The final point of contention between the Chalice/Rod players and the Sphere players is the fact that Chalice/Rod are not adequate protection from the game-ending bounce spell. The fact that an opponent who is barely staying in the game can cast a Rebuild and win the game keeps gives the Stax player nightmares. In the past, Vroman’s Uba Stax ran copies of Uba Mask for several reasons, but the most pertinent reason to this topic is the block of incremental hand gains by a blue opponent. This function of Mask keeps an opposing player from sculpting a hand to win the game just before the hard-lock comes down.
Sphere has been described as redundant in function to Wasteland or Strip Mine. This statement nearly always has a negative connotation. But is the concept of achieving the same functionality as Strip Mine without losing a land drop negative at all? I say no. If Stax players were allowed to run Strip Mine 2-4, we would all be running them. This destruction of land would increase the value of every card that stops artifact mana. I assert that running 4 copies of Sphere of Resistance in addition to Trinisphere makes Chalice of the Void and Null Rod immensely powerful.
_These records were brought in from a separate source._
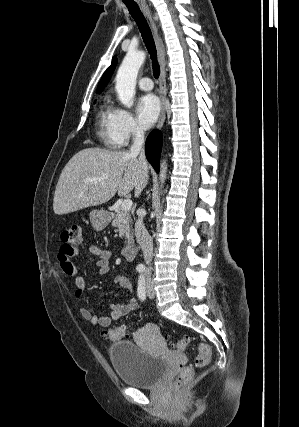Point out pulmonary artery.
<instances>
[{"label":"pulmonary artery","instance_id":"e3ab8cb5","mask_svg":"<svg viewBox=\"0 0 299 427\" xmlns=\"http://www.w3.org/2000/svg\"><path fill=\"white\" fill-rule=\"evenodd\" d=\"M138 86L144 91H149L153 88V82L149 77H142L138 81Z\"/></svg>","mask_w":299,"mask_h":427}]
</instances>
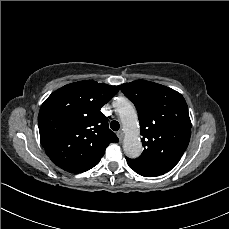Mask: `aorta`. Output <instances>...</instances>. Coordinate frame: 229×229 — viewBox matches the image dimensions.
<instances>
[{
  "mask_svg": "<svg viewBox=\"0 0 229 229\" xmlns=\"http://www.w3.org/2000/svg\"><path fill=\"white\" fill-rule=\"evenodd\" d=\"M116 107L125 133L123 140L124 153L130 158H136L142 152L136 110L133 104L125 98H119L116 102Z\"/></svg>",
  "mask_w": 229,
  "mask_h": 229,
  "instance_id": "1",
  "label": "aorta"
}]
</instances>
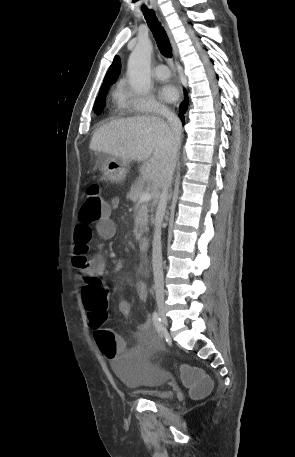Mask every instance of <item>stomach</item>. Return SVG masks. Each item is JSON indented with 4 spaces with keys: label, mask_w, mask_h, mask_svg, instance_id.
<instances>
[{
    "label": "stomach",
    "mask_w": 295,
    "mask_h": 457,
    "mask_svg": "<svg viewBox=\"0 0 295 457\" xmlns=\"http://www.w3.org/2000/svg\"><path fill=\"white\" fill-rule=\"evenodd\" d=\"M101 162V169L106 180L113 183L123 181L129 171V162L120 157L98 154Z\"/></svg>",
    "instance_id": "stomach-1"
}]
</instances>
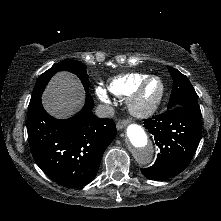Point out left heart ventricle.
Wrapping results in <instances>:
<instances>
[{
    "label": "left heart ventricle",
    "instance_id": "left-heart-ventricle-1",
    "mask_svg": "<svg viewBox=\"0 0 221 221\" xmlns=\"http://www.w3.org/2000/svg\"><path fill=\"white\" fill-rule=\"evenodd\" d=\"M160 92V83L158 80L150 81L144 89L142 100L144 103H151L156 99Z\"/></svg>",
    "mask_w": 221,
    "mask_h": 221
}]
</instances>
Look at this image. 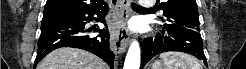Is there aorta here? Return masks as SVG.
Instances as JSON below:
<instances>
[{"label":"aorta","instance_id":"obj_1","mask_svg":"<svg viewBox=\"0 0 246 69\" xmlns=\"http://www.w3.org/2000/svg\"><path fill=\"white\" fill-rule=\"evenodd\" d=\"M141 52L139 43L133 41L125 58L124 69H139Z\"/></svg>","mask_w":246,"mask_h":69}]
</instances>
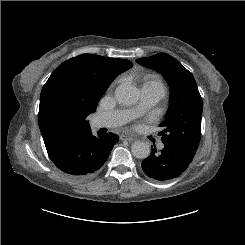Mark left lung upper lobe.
<instances>
[{
	"mask_svg": "<svg viewBox=\"0 0 245 245\" xmlns=\"http://www.w3.org/2000/svg\"><path fill=\"white\" fill-rule=\"evenodd\" d=\"M161 72L171 88L166 119L159 126L162 142L195 155L201 137L202 98L193 75L175 58L165 53L136 60Z\"/></svg>",
	"mask_w": 245,
	"mask_h": 245,
	"instance_id": "obj_1",
	"label": "left lung upper lobe"
}]
</instances>
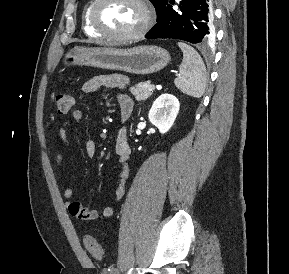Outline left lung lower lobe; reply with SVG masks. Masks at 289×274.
I'll list each match as a JSON object with an SVG mask.
<instances>
[{
  "instance_id": "1",
  "label": "left lung lower lobe",
  "mask_w": 289,
  "mask_h": 274,
  "mask_svg": "<svg viewBox=\"0 0 289 274\" xmlns=\"http://www.w3.org/2000/svg\"><path fill=\"white\" fill-rule=\"evenodd\" d=\"M168 0L157 15V24L146 38H173L190 43L206 44L214 37L210 0H181L175 11Z\"/></svg>"
}]
</instances>
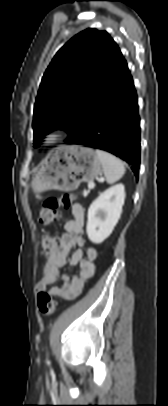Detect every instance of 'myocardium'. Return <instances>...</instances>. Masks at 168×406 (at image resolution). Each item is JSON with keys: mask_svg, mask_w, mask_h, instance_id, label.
I'll use <instances>...</instances> for the list:
<instances>
[{"mask_svg": "<svg viewBox=\"0 0 168 406\" xmlns=\"http://www.w3.org/2000/svg\"><path fill=\"white\" fill-rule=\"evenodd\" d=\"M60 138L61 133L54 130L46 134V136L44 137V141L48 146H53L60 140Z\"/></svg>", "mask_w": 168, "mask_h": 406, "instance_id": "1", "label": "myocardium"}]
</instances>
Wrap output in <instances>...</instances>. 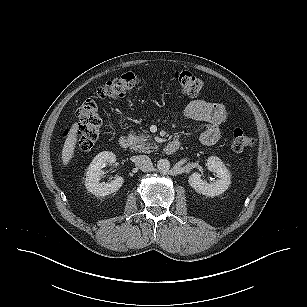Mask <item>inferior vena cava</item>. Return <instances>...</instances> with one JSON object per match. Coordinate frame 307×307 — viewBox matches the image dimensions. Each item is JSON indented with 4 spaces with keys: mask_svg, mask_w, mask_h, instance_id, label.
<instances>
[{
    "mask_svg": "<svg viewBox=\"0 0 307 307\" xmlns=\"http://www.w3.org/2000/svg\"><path fill=\"white\" fill-rule=\"evenodd\" d=\"M135 164L142 170V171H149L153 165L151 159L146 155H139L135 158Z\"/></svg>",
    "mask_w": 307,
    "mask_h": 307,
    "instance_id": "602c4592",
    "label": "inferior vena cava"
}]
</instances>
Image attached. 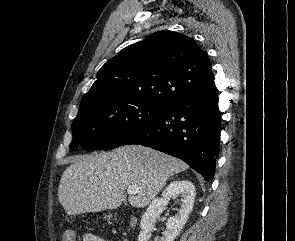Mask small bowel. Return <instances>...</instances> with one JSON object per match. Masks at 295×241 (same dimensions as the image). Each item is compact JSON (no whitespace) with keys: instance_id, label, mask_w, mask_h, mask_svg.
<instances>
[{"instance_id":"1","label":"small bowel","mask_w":295,"mask_h":241,"mask_svg":"<svg viewBox=\"0 0 295 241\" xmlns=\"http://www.w3.org/2000/svg\"><path fill=\"white\" fill-rule=\"evenodd\" d=\"M83 241H104V240H101V239H99V238H97V237H95V236H93L91 234H86L84 236Z\"/></svg>"}]
</instances>
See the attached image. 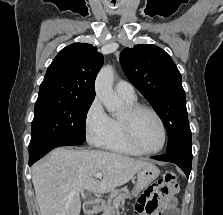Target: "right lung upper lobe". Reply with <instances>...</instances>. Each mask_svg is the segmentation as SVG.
I'll return each instance as SVG.
<instances>
[{
	"label": "right lung upper lobe",
	"instance_id": "obj_1",
	"mask_svg": "<svg viewBox=\"0 0 223 215\" xmlns=\"http://www.w3.org/2000/svg\"><path fill=\"white\" fill-rule=\"evenodd\" d=\"M102 64V54L90 44L63 48L48 67L38 97L93 101L94 82Z\"/></svg>",
	"mask_w": 223,
	"mask_h": 215
}]
</instances>
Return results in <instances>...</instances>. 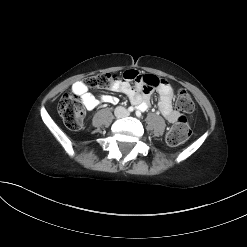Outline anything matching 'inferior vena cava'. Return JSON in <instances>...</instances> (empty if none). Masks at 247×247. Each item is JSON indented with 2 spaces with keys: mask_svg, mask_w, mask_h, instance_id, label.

Null Rod has been described by many as too detrimental to the relatively weak 5-color manabase to be played. I have come to believe this is true by a great many games of drawing artifacts that should have been tapping to play my spells…and not being able to use them. I do not believe that Null Rod is more detrimental to the opponent in these situations. My reasoning is that the ability of Stax to assemetrically abuse lock components is the result of being able to play all of the cards that inhibit mana creation while knowing that the cards on the top of the deck will continue to support your own production and Smokestack consumption. Taking away the depth of available options from the top of the deck is extremely damaging to Stax. The current R or B/R versions of Stax can afford to draw into trash because those decks have draw engines or the ability to recycle cards from the graveyard and sculpt a hand with Bazaar of Baghdad. 5-color Stax does not have this luxury. Our gameplan is fundamentally different.
The gameplan of 5-color Stax has been and will always be to INCREMENTALLY take options away from the opponent until none remain. Taking away 1 land at a time, or adding 1 mana to the cost of every spell the opponent plays fits exactly into this gameplan. Trinisphere’s restriction can be attributed to achieving the hard-lock immediately.
The result of this theoretical line of thought is that 5-Color Stax has a better chance of victory while running Sphere of Resistance than Chalice of the Void/Null Rod as lock components. However, the deck will probably benefit from the addition of Chalice to Sphere of Resistance as low mana incremental lock pieces. This concept is not new, as several early Stax players utilized this strategy when Mirrodin Block came out.